Après le désert du centre, à travers les plaines qui précèdent des collines entourant Akureyri, retour à un paysage sans arbre toujours, mais aux tons ocre, sable et vert-de-gris. Dans cette région, les moutons sont disséminés par groupes jamais très nombreux, dans les ressauts ou les affaissements de terrain, plaqués à un rocher, immobiles dans l'herbe, fleurs blanches posées sur ces herbages chétifs. Puis, dans les vallées proches de la côte nord, la couleur dominante est le vert tendre. C'est presque rassurant de voir toutes ces fermes, ces chevaux, ces moutons, ces balles de paille qu'on emmaillote de blanc. Au bord de la route, j'aperçois quelques plantations d'arbre. Il semble que les Islandais reboisent leur île – autrefois soumise à une déforestation intensive, quand le sol s'y prête.
Comme Tintin et le capitaine Haddock dans L’étoile mystérieuse, je fais escale à Akureyri, terminus de ce premier voyage en autocar. Moins de 18 000 habitants et quand même la quatrième ville d’Islande. Soirée en ville et nuit au camping.





7 août - 1
Ce matin, autocar entre Akureyri et Asbyrgi le matin. Arrêt dans le port d’Húsavík, ou des marins pêcheurs se sont reconvertis en guides touristiques et emmènent les touristes pour le Whale Watching à bord d’anciens bateaux de pêche.
Départ à pied d'Asbyrgi vers 13 h. J'achète des vivres que je mange en partie à l'épicerie qui se trouve au bord de la route. Je me gave carrément de pain, fromage, salami et banane, pour remplir mon estomac comme s’il était un garde-manger et ainsi sauvegarder ce que contient le sac à dos.
Plusieurs chemins bien tracés partent d’Asbyrgi, je prends celui qui m’entraîne vers un site spectaculaire, composé de hautes falaises surplombant un immense canyon en forme de fer à cheval et très boisé.

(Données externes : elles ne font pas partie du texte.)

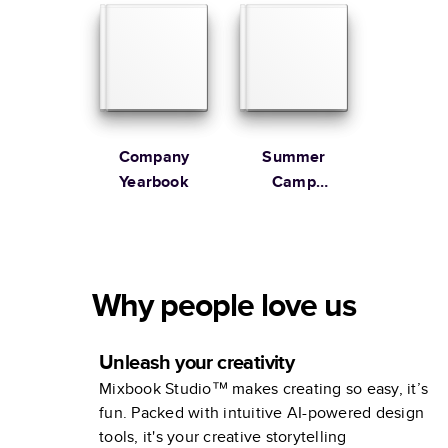
Company
Summer
Yearbook
Camp
Yearbook
Why people love us
Unleash your creativity
Mixbook Studio™ makes creating so easy, it’s
fun. Packed with intuitive AI-powered design
tools, it's your creative storytelling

Je ne suis pas seul, plusieurs marcheurs empruntent la même route. Au sommet de la falaise surplombant la plaine, je fais un arrêt-photo-portrait-de-moi, grâce à un groupe de marcheurs italiens venus admirer le point de vue. Je remarque un duo à l’allure étrange, indubitablement un père et son fils adolescent, avançant lourdement à cause de leurs gabarits disons… forts. L’homme refuse ma proposition de les prendre en photo tous les deux et je les vois s’éloigner comme ils sont venus, silencieux et éloignés l’un de l’autre de plusieurs mètres, le jeune traînant les pieds comme s’il traversait une rivière. Bon. Pour une fois que je veux lier un contact…
Je remonte le fleuve Jökulsá à Fjöllum, dont la traduction "rivière glaciaire des montagnes" nous dit d'où elle vient. Le temps est très couvert mais seules quelques pluies légères mouillent ma randonnée. Dans un joli environnement de landes, je suis un sentier étroit mais bien tracé et prend mon temps pour me gaver de myrtilles. Des milliers de bolets ont poussé, c'est le paradis des champignons mais je n'ose en toucher aucun. Ah! Si des copains connaisseurs étaient là, on se régalerait sans doute !

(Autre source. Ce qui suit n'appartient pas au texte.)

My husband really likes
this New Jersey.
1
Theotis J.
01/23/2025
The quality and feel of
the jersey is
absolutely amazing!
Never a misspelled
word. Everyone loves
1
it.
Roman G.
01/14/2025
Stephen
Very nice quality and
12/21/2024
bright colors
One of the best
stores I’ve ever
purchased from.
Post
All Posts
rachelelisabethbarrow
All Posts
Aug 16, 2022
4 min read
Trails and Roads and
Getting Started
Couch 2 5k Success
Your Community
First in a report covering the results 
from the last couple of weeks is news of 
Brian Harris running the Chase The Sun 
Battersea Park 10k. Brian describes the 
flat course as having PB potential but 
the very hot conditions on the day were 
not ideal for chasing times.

A l'étape du soir, le taillis étant trop touffu, je place ma tente au bord du chemin.












8 août - 2
Pluie continuelle, vent de plus en plus froid, je progresse toujours en remontant la profonde vallée rocheuse, spectaculaire illustration du grand rift Islandais. Je connais le pire des temps aux alentours des chutes de Dettifoss, que je vois à peine, et sans m'arrêter si ce n'est pour quelques photographies à la volée.
Dans la cabine des toilettes du Parking des visiteurs, je remplis vite ma réserve d'eau et essaie en vain de me sécher. Je vois les bus et les camping-cars repartir dans les embruns mais je ne suis même pas tenté de leur demander de me prendre en stop. Mon périple n'est pas le leur, nos mondes sont parallèles et ne se rencontrent pas.
Quittant le morceau de route que j'ai longé sur deux kilomètres vers l'ouest, je me lance dans la traversée d'une immense plaine de landes, à travers les nuages d'un ciel très bas. Je m'arrête vers 15 heures pour planter la tente quelque part dans la plaine, quelques kilomètres avant le lac Eilisvötn. Je suis trempé, je grelotte et me rends compte de quelques ennuis techniques. En effet, je n'ai pas protégé le téléphone mobile dans ma poche de ceinture. Je pense alors qu'il est grillé car l'écran ne s'allume plus. Oups pour appeler et donner des nouvelles. Ce n'est pas tout. La nuit dernière, j'ai dormi comme toujours sur un oreiller composé de ma doudoune et du pantalon, le tout dans un petit sac de rangement. Seulement l'appareil photo était resté dans une poche du pantalon et j'ai dû appuyer sur un bouton quelconque. Voilà donc la première batterie de l'appareil photo déchargée. Il m'en reste une qui devra tenir quinze jours. Economie donc. Trois épreuves à surmonter par manque d'expérience plutôt que par malchance, çà me paraît beaucoup pour un début de Trek. Et cette pluie froide qui n'arrête pas de s'abattre. Il faudrait qu'elle cesse d'ici demain, ce serait plus sympathique pour mon moral. J’en tire un avantage – car il faut toujours penser aux avantages que peuvent procurer indirectement les éléments négatifs que nous rencontrons, je remplis ma gamelle d’eau en la plaçant sur le sol, dans l’alignement de la toile de tente. Le ciel d’Islande prodigue de bonnes quantités d’eau mais celle-ci ne sort pas du sol tous les 500 mètres, loin s’en faut. 








9 août - 3
Première remarque du jour : le téléphone a séché et fonctionne. Ouf ! Deuxième remarque : le ciel est clair et a fermé ses robinets.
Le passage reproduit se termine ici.